Identify, assess, and mitigate risks to the system.

# Vulnerability management pipeline
def vulnerability_scan():
    results = {
        "dependency_check": run_snyk(),
        "container_scan": run_trivy(),
        "secrets_scan": run_trufflehog(),
    }
    
    for tool, findings in results.items():
        for finding in findings.critical:
            create_jira_ticket(
                summary=f"[CRITICAL] {finding.title}",
                assignee="security-team",
                due_date=now() + timedelta(days=1)
            )

Evidence Collection

Auditors need proof that controls are operating. Automate evidence where possible.
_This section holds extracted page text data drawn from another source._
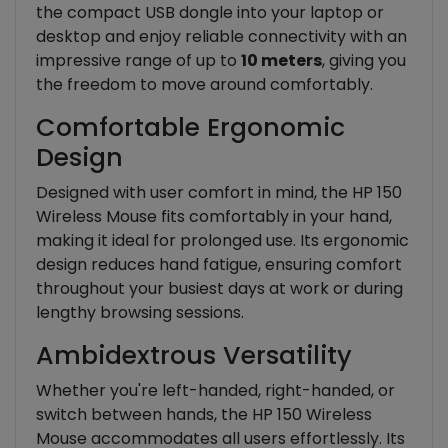
the compact USB dongle into your laptop or
desktop and enjoy reliable connectivity with an
impressive range of up to
10 meters
, giving you
the freedom to move around comfortably.
Comfortable Ergonomic
Design
Designed with user comfort in mind, the HP 150
Wireless Mouse fits comfortably in your hand,
making it ideal for prolonged use. Its ergonomic
design reduces hand fatigue, ensuring comfort
throughout your busiest days at work or during
lengthy browsing sessions.
Ambidextrous Versatility
Whether you're left-handed, right-handed, or
switch between hands, the HP 150 Wireless
Mouse accommodates all users effortlessly. Its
Control	Evidence Type	Automation
Access reviews	Quarterly user access reports	Export from IAM; diff against previous quarter
Penetration tests	Third-party test report	Schedule annually; track findings to closure
Backup restoration	Monthly restoration test	Automated test with pass/fail logging
Code review	PR approval audit trail	GitHub API export of approvals and rejections
Incident response	Postmortem documents	Template-driven; track time to resolution

System Monitoring

# Centralized audit logging
class AuditEvent(BaseModel):
    timestamp: datetime
    actor: str
    action: str
    resource: str
    result: str  # success / denied / error
    ip_address: str
    user_agent: str
    correlation_id: str

def log_audit_event(event: AuditEvent):
    # Write to tamper-resistant log store
    audit_store.append(event.json())
    
    # Alert on suspicious patterns
    if event.result == "denied" and event.action == "admin_access":
        alert_security_team(f"Admin access denied: {event.actor}")

Vendor Management

SOC 2 requires due diligence on third-party vendors.

Vendor Onboarding Checklist:
- [ ] Review vendor SOC 2 report (Type II preferred)
- [ ] Document data shared with vendor
- [ ] Sign DPA (Data Processing Agreement)
- [ ] Verify encryption in transit and at rest
- [ ] Confirm incident notification SLA
- [ ] Schedule annual review

Common Mistakes

• Treating SOC 2 as a one-time project — it is continuous; auditors review 3-12 months of evidence
• Relying on manual screenshots for evidence — automate evidence collection where possible
• No incident response plan — auditors will ask how you handled past incidents
• Ignoring offboarding — former employees with lingering access is a common finding
• Missing change management for infrastructure — Terraform changes need approval and audit trails too

FAQ

How long does SOC 2 Type II take? Typically 3-6 months of preparation, then a 3-12 month observation period before the audit report is issued.

What is the difference between Type I and Type II? Type I evaluates controls at a point in time. Type II evaluates controls over a period (usually 3-12 months) and requires evidence of continuous operation.

Do I need a separate audit for each customer? No. A single SOC 2 report can be shared with all customers, though some may request supplemental questionnaires.